La Suprema Corte si è così pronunciata: “la doglianza dei ricorrenti sulla questione della attribuzione della posizione di garanzia, la quale viene da ciascuno di essi rimpallata all’altro diverso da sè, si rivela manifestamente infondata“.
Nella fattispecie, i giudici di primo e secondo grado hanno incluso nel giudizio di responsabilità penale sia il legale rappresentante della società, sia il socio designato alla attuazione delle norme antinfortunistiche, sia il tecnico che aveva il compito di controllare quella attuazione nell’ambito delle specifiche attività aziendali, all’interno delle quali era maturato l’evento infortunistico, avendoli correttamente ritenuti compresi tra i destinatari delle norme dettate in materia di prevenzione degli infortuni sul lavoro dalla legge, per la decisiva ragione che ciascuno di essi era perfettamente al corrente delle pericolose prassi operative invalse per lo smontaggio e la posa a terra dei grossi tubi presenti nella realtà aziendale e nessuno di essi aveva concretamente fatto qualcosa – pur avendo rispettivamente l’obbligo di conoscerlo, di segnalarlo e di rimuoverlo – per eliminare il pericolo per l’incolumità dei lavoratori insito nelle citate prassi.
Da ciò, la logica conclusione che ciascuno degli imputati non può considerarsi esente da responsabilità“.

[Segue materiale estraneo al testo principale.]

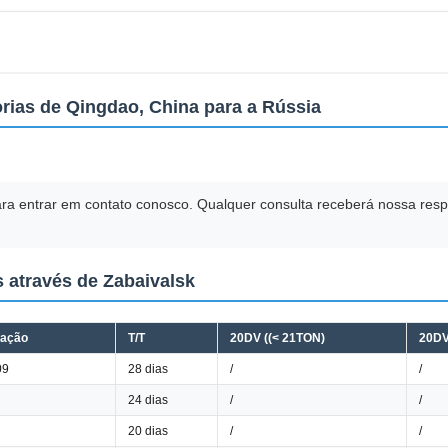
orias de Qingdao, China para a Rússia
para entrar em contato conosco. Qualquer consulta receberá nossa re
s através de Zabaivalsk
tação
T/T
20DV ((< 21TON)
20DV
09
28 dias
/
/
24 dias
/
/
20 dias
/
/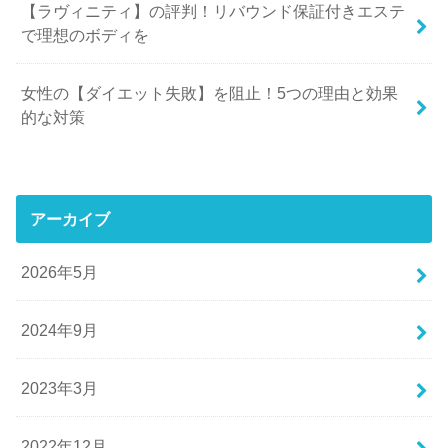
【ラヴィニティ】の評判！リバウンド保証付きエステ
で理想のボディを
女性の【ダイエット失敗】を阻止！5つの理由と効果
的な対策
アーカイブ
2026年5月
2024年9月
2023年3月
2022年12月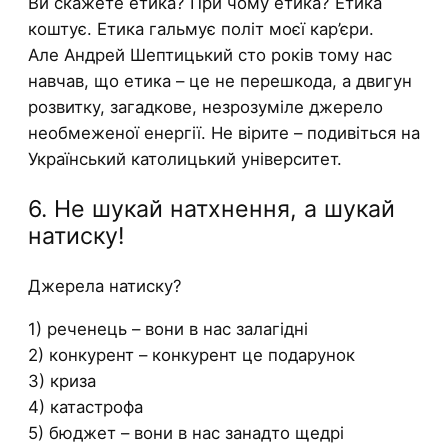
Ви скажете етика? При чому етика? Етика
коштує. Етика гальмує політ моєї кар’єри.
Але Андрей Шептицький сто років тому нас
навчав, що етика – це не перешкода, а двигун
розвитку, загадкове, незрозуміле джерело
необмеженої енергії. Не вірите – подивіться на
Український католицький університет.
6. Не шукай натхнення, а шукай
натиску!
Джерела натиску?
1) реченець – вони в нас залагідні
2) конкурент – конкурент це подарунок
3) криза
4) катастрофа
5) бюджет – вони в нас занадто щедрі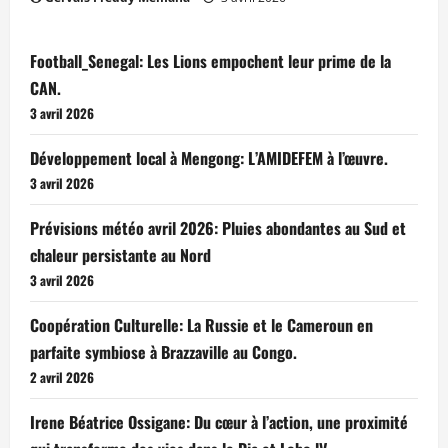
Football_Senegal: Les Lions empochent leur prime de la
CAN.
3 avril 2026
Développement local à Mengong: L’AMIDEFEM à l’œuvre.
3 avril 2026
Prévisions météo avril 2026: Pluies abondantes au Sud et
chaleur persistante au Nord
3 avril 2026
Coopération Culturelle: La Russie et le Cameroun en
parfaite symbiose à Brazzaville au Congo.
2 avril 2026
Irene Béatrice Ossigane: Du cœur à l’action, une proximité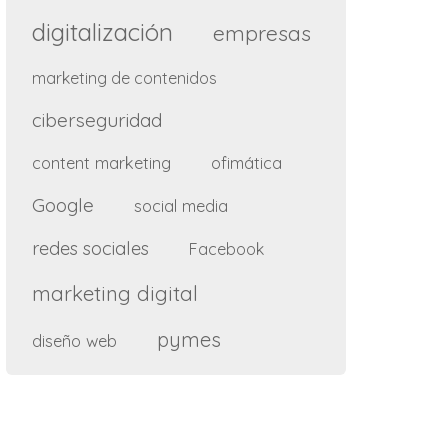
digitalización
empresas
marketing de contenidos
ciberseguridad
content marketing
ofimática
Google
social media
redes sociales
Facebook
marketing digital
pymes
diseño web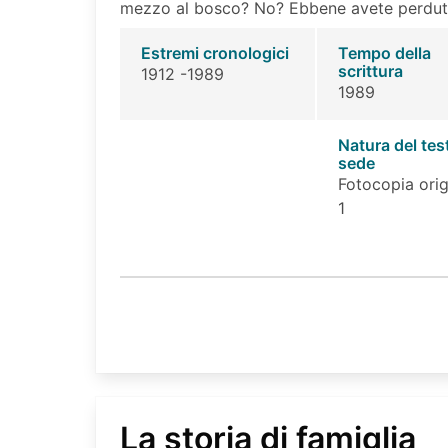
mezzo al bosco? No? Ebbene avete perduto
Estremi cronologici
Tempo della
scrittura
1912 -1989
1989
Natura del tes
sede
Fotocopia orig
1
La storia di famiglia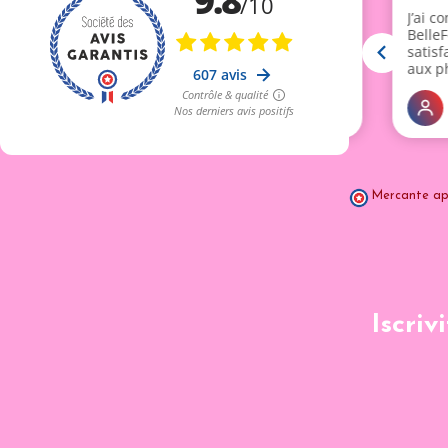
Mercante ap
Iscriv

Ed ha aggiunto, in ordine al preteso contributo causale del lavoratore: “nè a diversa conclusione può addivenirsi, seguendo la tesi difensiva secondo cui alla persona offesa sarebbe stata delegata l’osservanza delle norme a tutela della sua salute, sicchè alla stessa dovrebbe imputarsi la responsabilità per l’infortunio patito, trattandosi di una tesi contraria alla ratio legis, la quale non prevede che l’attuazione degli obblighi in materia di sicurezza nell’ambiente di lavoro sia delegabile al lavoratore, non potendosi in capo a quest’ultimo riconoscersi al contempo la qualità di debitore e creditore dei doveri di sicurezza a garanzia della salute di sè medesimo.”